Problem: Could you find every line in the records below that contains the word "pixels" and copy it?

Source data below:

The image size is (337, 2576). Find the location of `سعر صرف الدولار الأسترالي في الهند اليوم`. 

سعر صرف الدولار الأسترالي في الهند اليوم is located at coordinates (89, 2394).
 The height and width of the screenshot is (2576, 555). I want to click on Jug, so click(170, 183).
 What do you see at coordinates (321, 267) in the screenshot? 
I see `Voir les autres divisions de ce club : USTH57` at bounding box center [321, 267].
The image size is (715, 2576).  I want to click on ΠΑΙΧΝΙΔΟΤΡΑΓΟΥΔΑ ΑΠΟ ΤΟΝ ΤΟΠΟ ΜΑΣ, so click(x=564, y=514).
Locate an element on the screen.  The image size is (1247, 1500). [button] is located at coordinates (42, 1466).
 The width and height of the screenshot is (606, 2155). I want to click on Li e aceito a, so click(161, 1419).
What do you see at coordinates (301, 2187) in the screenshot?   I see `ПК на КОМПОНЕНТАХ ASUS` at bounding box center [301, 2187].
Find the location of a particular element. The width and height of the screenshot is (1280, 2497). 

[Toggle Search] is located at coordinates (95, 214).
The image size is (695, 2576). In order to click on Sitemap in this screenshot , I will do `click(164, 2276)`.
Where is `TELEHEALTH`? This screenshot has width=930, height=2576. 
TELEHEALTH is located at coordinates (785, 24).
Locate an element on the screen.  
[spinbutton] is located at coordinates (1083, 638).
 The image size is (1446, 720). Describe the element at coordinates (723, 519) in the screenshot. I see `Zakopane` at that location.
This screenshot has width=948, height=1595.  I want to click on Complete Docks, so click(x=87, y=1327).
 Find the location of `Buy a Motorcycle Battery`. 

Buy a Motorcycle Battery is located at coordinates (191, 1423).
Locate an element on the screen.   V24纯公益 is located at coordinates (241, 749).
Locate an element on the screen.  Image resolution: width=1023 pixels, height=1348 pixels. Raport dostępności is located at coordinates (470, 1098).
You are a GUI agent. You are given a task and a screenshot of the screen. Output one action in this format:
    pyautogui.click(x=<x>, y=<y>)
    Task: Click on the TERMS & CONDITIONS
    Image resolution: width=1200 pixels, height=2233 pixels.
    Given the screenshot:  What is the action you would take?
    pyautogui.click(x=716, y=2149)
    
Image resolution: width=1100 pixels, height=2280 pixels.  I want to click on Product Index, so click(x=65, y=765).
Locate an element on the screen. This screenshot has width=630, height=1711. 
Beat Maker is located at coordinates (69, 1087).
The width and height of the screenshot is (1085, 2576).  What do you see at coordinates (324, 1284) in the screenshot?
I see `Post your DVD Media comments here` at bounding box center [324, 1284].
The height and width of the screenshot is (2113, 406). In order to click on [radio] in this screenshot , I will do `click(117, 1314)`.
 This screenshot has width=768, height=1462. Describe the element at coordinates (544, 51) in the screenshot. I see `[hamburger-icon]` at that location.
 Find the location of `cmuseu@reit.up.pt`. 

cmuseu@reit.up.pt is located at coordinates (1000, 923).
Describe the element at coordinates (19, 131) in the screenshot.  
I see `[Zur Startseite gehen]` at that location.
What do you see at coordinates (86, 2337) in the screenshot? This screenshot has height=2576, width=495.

End of Source data.

Problem solution:
Locate an element on the screen.  Image resolution: width=1023 pixels, height=1348 pixels. Raport dostępności is located at coordinates (470, 1098).
    Image resolution: width=1200 pixels, height=2233 pixels.
Image resolution: width=1100 pixels, height=2280 pixels.  I want to click on Product Index, so click(x=65, y=765).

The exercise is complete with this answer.